Future Tense

Google Shows Campaign Financing Info Whenever You Search For a Candidate Now. Is This a Good Thing?

An example of Google’s new campaign finance infoboxes.

google.com

It’s long been relatively easy to find financial data about political campaigns online, but that information just got harder to ignore. As Mic noted Tuesday morning, when you search for the names of candidates on Google, you now see infoboxes that include basic stats about how they have funded their presidential bids. Though these charts convey only a fraction of the available data, they’re an interesting entry point into the ongoing national conversation about campaign financing.

In an official blog post, the Google Search team explains that it developed this new feature in collaboration with the Center for Responsive Politics, a nonpartisan organization that shares its extensive research into campaign finance on the site OpenSecrets.org. Google had already incorporated other electoral info into search results, including the candidates’ stances on issues and the results of primaries.

For now, at least, the sidebar financial displays are relatively minimal, showing how much a candidate has raised—and what percentage of that total comes from “Super PACs and other groups.” These charts are refreshingly easy to understand at a glance. It’s striking, for example to see that fully 99.97% of Bernie Sanders’ funding comes from donations.

In its simplicity, this feature can also be deceptive, since it doesn’t separate out self-financing—which makes it harder to immediately parse the financials of Donald Trump, for example—or otherwise break down its two primary categories. While a slightly more expansive accounting is available via a “More campaign finance button,” Google itself still offers only a snapshot of the larger picture. More complete figures are, of course, available via Open Secrets, to which Google links in the infoboxes.

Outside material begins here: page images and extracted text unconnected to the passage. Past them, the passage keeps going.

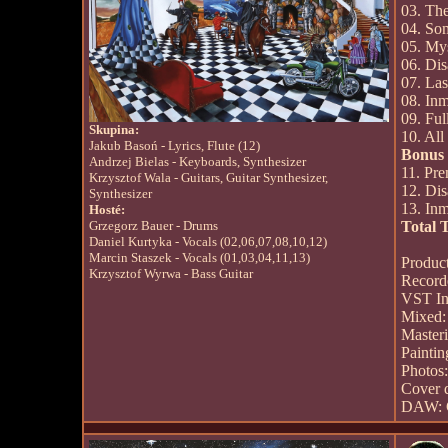
03. Th
04. So
05. My
06. Dis
07. Las
08. Inm
09. Ful
Skupina:
10. All
Jakub Basoń - Lyrics, Flute (12)
Bonus 
Andrzej Bielas - Keyboards, Synthesizer
11. Pre
Krzysztof Wala - Guitars, Guitar Synthesizer,
12. Dis
Synthesizer
13. Inm
Hosté:
Grzegorz Bauer - Drums
Total 
Daniel Kurtyka - Vocals (02,06,07,08,10,12)
Marcin Staszek - Vocals (01,03,04,11,13)
Produc
Krzysztof Wyrwa - Bass Guitar
Record
VST Ins
Mixed:
Master
Paintin
Photos
Cover 
DAW: C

In its blog post, the search team claims that it wants to help users find “unbiased, objective election information.” Here, it’s worth noting that the company’s infoboxes haven’t always been entirely reliable in that respect. As Mark Graham has shown in Slate, because of the ways the company automatically generates information, its default results sometimes inadvertently incorporate political and cultural assumptions. For example, Graham writes, “A search for Abu Musa lists it as an Iranian island in the Persian Gulf. This stands in stark contrast to an Arab view that the island belongs to the United Arab Emirates and that it is instead in the Arabian Gulf.”

Google’s choices about what to show in its presidential candidate search results are sometimes puzzling. When I searched for John Kasich, the “On the issues” box offered a simplified take of his “Economy and jobs” stance by way of a brief quotation from the Keene Sentinel. In the same spot on Donald Trump’s page, however, I got a synopsis of the businessman’s positions on immigration, here by way of an excerpt from the Hill. Why these issues for these candidates from these sources? There’s no easily available way to tell.

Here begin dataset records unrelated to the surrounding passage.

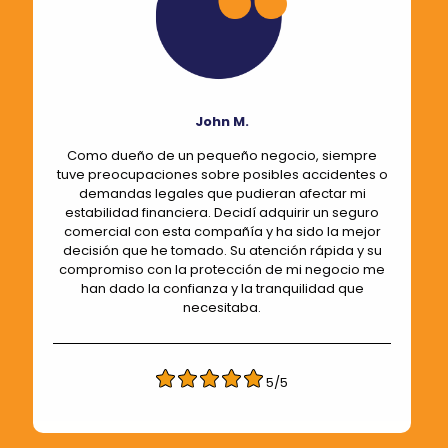
John M.
Como dueño de un pequeño negocio, siempre
tuve preocupaciones sobre posibles accidentes o
demandas legales que pudieran afectar mi
estabilidad financiera. Decidí adquirir un seguro
comercial con esta compañía y ha sido la mejor
decisión que he tomado. Su atención rápida y su
compromiso con la protección de mi negocio me
han dado la confianza y la tranquilidad que
necesitaba.
5/5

Graham has written that Google is often opaque about where it’s pulling its information from. Among other things, this can create the illusion of definite facts, even when none are available. In that regard, at least, it’s great that the company’s algorithm is citing its sources here. Nevertheless, it’s still not clear why it’s displaying what it’s displaying, a situation that threatens to actually create informational asymmetries about candidates where none would have existed otherwise.

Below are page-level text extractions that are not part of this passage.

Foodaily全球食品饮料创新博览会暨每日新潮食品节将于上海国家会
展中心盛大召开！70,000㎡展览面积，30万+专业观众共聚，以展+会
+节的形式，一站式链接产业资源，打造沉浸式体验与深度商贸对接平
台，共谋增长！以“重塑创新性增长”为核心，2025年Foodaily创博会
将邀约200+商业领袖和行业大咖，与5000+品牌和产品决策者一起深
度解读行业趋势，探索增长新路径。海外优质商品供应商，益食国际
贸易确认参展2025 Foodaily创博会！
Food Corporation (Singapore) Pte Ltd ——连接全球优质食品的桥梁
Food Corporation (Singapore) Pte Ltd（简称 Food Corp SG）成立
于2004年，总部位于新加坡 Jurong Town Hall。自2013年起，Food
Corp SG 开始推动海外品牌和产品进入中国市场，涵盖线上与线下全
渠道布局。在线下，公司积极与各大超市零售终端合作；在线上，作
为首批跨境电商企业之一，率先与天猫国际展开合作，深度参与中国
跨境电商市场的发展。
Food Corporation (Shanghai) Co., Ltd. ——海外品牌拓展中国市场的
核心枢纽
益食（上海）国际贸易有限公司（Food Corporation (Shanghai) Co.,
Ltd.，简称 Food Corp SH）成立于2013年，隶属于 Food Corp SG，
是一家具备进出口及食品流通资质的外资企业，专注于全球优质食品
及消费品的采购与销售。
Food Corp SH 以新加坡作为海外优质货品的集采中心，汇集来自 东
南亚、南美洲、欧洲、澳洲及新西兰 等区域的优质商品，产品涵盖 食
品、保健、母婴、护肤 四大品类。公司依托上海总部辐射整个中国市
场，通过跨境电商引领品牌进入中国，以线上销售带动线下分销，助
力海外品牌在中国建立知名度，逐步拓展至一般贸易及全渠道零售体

The data may, however, be somewhat more reliable where candidates’ fundraising is concerned. Because it’s drawing all of that information from the Center for Responsive Politics, there’s no question of its provenance. And because Google is showing the same type of information for each candidate, it’s easy to compare them. What’s more, campaign finances—unlike, say, the ownership of contested islands—are relatively easy to grasp in objective terms, which makes them a good fit for the Google’s infobox format.

There is, however, another more pressing question about the usefulness of this new feature. It primarily works when you search for a candidate’s name, with no other terms attached. The system is smart enough that it will present financials if a user looks for, say, “Donald Trump money,” but won’t offer it if they go looking for something like “Donald Trump twitter.” This means that only those looking for the broadest possible information will encounter the company’s search boxes, unless they’re after the very thing those boxes show. Nevertheless, it still promises that some potential voters will be more informed than they would be otherwise.